Your gateway to a wide range of natural resources information and associated maps

Victorian Resources Online

Mount Warrenheip

This information has been obtained from the report: Eruption Points of the Newer Volcanic Province of Victoria by Neville Rosengren. This report was published in 1994 and was prepared for the National Trust of Australia (Victoria) and the Geological Society of Australia (Victorian Division). The review of eruption points was based on an earlier unpublished manuscript Catalogue of the post-Miocene volcanoes of Victoria compiled by O P Singleton and E B Joyce (Geology Department, University of Melbourne 1970).

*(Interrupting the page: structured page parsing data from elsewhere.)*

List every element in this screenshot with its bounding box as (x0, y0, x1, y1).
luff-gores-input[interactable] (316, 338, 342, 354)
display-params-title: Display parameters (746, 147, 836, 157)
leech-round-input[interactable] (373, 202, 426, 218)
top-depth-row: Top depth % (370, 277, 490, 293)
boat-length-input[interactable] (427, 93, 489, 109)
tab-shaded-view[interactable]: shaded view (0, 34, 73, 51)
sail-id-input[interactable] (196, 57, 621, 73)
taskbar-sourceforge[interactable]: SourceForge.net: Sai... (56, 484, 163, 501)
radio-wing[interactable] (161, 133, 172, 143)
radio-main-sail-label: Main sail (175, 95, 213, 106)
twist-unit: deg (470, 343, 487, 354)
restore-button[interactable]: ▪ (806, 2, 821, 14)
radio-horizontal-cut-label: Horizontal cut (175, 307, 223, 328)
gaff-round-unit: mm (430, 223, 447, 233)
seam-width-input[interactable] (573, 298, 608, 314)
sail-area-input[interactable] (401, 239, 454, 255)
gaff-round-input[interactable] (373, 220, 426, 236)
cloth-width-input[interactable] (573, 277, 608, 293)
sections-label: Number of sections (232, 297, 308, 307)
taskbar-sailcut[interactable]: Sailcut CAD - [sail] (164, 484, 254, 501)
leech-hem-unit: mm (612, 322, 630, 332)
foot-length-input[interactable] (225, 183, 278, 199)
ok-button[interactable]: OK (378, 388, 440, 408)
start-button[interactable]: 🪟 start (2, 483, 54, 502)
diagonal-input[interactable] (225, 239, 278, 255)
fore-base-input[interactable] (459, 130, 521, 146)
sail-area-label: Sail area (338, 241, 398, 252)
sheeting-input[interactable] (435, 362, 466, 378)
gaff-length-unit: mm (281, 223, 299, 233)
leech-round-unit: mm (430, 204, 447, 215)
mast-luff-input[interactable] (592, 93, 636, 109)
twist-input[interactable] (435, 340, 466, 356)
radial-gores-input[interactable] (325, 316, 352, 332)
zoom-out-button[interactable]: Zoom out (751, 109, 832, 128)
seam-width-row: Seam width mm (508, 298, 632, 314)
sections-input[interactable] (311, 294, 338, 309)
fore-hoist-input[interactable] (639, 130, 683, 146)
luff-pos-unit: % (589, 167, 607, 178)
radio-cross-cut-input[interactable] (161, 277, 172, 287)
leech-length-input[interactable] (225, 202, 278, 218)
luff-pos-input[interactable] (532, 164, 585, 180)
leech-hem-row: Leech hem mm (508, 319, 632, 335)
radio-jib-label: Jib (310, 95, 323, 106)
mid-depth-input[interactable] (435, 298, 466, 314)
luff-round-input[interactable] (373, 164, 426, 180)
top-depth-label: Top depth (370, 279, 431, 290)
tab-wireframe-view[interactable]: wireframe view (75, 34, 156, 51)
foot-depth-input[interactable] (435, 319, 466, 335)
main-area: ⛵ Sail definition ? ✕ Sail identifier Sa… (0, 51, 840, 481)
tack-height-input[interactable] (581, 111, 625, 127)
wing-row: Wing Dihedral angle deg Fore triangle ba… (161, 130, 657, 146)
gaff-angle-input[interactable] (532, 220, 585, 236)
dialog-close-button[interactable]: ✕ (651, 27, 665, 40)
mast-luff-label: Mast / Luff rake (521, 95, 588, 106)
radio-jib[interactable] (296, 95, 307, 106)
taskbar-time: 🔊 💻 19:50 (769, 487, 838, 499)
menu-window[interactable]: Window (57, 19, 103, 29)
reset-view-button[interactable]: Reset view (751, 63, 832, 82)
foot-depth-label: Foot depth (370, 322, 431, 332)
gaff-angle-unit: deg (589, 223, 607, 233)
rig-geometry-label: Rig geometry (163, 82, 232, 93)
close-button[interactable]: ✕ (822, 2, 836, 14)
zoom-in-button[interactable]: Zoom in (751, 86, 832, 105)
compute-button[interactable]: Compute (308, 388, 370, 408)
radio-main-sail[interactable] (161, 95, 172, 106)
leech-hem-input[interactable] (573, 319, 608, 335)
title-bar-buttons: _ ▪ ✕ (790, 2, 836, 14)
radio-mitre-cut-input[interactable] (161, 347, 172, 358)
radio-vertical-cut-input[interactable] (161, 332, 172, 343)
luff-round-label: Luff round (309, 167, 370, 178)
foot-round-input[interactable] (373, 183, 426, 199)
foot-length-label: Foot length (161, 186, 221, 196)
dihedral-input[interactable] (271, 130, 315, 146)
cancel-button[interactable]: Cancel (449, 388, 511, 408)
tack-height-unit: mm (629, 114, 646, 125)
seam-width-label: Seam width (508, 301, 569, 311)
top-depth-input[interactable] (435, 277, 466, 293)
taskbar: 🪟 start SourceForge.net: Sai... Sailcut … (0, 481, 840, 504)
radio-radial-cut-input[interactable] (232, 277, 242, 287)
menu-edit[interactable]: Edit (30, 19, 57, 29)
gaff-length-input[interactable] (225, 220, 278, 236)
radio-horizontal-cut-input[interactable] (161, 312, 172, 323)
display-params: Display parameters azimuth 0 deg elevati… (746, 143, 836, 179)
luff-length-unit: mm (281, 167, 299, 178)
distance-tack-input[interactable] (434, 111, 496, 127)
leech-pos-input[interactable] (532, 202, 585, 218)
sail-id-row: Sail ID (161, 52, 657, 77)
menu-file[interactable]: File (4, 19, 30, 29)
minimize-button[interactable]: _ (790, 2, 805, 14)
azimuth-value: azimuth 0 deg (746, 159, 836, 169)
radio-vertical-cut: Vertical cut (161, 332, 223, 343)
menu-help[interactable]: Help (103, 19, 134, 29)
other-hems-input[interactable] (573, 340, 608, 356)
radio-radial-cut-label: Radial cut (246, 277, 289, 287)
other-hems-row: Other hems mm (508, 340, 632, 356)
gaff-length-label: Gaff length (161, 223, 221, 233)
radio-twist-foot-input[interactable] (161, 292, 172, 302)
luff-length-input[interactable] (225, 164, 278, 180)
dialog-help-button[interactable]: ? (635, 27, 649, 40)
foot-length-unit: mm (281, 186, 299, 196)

Geological heritage sites, including sites of geomorphological interest and volcanic heritage sites, are under regular revision by the Geological Society of Australia, especially in the assessment of significance and value. Reference should be made to the most recent reports. See the Earth Science Heritage (external link) section of the Geological Society of Australia website for details of geological heritage reports, and a bibliography.

Location:37 34 30S 143 57 30E (external link); 7622-1-1 (Warrenheip) 600367. 9 km E of Ballarat. Forbes Road.
Image: Eruption Point, Mount Warrenheip
Mount Warrenheip.


Land Tenure/Use:

Public land on top half, surrounded by private land. Access road to top. Forested, no outcrop.

Type 5:

Scoria cone with crater.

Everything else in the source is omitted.